Goal of the exercise
In the data beneath this task, how many lines contain "viết"? Answer with the number only.

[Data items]
----

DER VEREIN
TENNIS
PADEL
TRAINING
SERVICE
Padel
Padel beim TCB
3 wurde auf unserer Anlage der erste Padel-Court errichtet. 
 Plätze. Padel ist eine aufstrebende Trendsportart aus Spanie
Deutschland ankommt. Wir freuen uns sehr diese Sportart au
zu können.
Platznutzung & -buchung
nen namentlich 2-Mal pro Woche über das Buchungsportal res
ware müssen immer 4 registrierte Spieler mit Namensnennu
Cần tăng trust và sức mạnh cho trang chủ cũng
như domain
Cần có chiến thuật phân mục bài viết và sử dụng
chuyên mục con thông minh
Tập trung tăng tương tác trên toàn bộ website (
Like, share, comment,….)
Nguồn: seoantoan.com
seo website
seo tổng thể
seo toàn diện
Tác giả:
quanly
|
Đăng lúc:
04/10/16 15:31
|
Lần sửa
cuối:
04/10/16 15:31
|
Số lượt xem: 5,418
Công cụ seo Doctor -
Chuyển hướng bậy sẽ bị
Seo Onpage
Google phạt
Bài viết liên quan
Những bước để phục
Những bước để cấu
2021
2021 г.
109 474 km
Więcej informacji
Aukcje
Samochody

----

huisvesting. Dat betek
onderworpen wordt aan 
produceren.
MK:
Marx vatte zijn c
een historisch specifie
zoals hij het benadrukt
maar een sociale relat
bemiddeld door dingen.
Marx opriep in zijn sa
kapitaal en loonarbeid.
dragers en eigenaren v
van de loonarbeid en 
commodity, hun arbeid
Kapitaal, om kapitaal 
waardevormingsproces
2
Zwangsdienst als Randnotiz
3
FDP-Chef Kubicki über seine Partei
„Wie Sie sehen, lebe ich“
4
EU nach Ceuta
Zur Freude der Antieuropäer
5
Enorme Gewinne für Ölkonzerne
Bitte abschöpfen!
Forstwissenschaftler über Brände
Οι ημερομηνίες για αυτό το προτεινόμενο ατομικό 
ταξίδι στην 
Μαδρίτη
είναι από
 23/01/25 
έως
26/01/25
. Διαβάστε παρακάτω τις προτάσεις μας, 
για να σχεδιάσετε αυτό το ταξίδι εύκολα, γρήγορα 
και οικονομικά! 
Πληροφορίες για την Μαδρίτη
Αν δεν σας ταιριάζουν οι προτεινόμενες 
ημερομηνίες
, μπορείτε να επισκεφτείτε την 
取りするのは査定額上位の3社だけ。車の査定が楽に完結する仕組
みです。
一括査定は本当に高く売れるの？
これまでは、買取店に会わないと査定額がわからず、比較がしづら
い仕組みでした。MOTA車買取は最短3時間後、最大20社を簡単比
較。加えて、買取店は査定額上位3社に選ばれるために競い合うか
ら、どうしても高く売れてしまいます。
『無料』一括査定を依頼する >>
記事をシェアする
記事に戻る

----

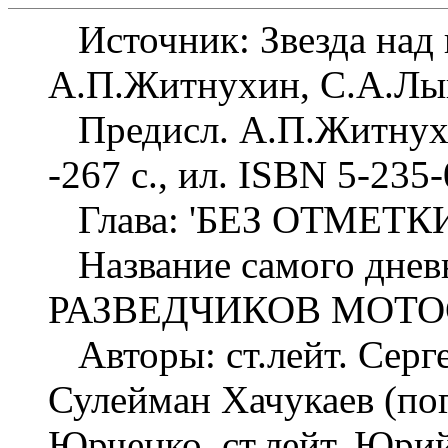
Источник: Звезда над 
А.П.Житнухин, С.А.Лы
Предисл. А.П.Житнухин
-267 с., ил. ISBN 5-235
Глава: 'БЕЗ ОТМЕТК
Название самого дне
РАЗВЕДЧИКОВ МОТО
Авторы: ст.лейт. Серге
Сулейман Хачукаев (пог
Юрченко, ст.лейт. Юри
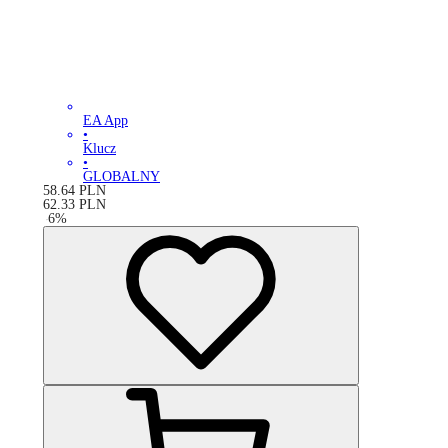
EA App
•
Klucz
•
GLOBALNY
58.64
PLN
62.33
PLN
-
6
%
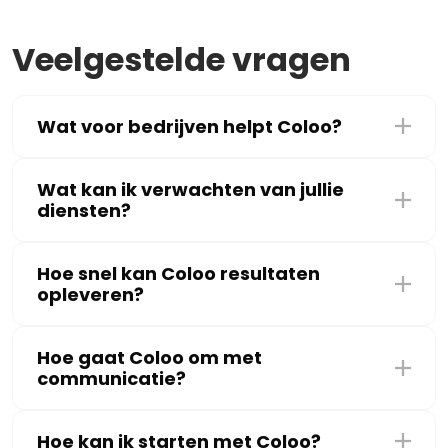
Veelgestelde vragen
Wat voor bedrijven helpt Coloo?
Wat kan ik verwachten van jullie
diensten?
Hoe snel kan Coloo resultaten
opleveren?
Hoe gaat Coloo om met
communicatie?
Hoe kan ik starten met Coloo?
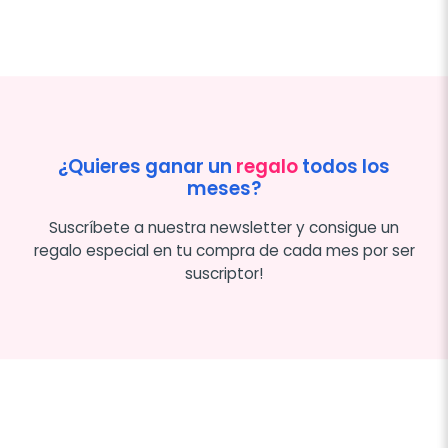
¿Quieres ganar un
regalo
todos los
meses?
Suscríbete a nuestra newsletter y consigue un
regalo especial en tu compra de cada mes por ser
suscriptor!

----

Response area
2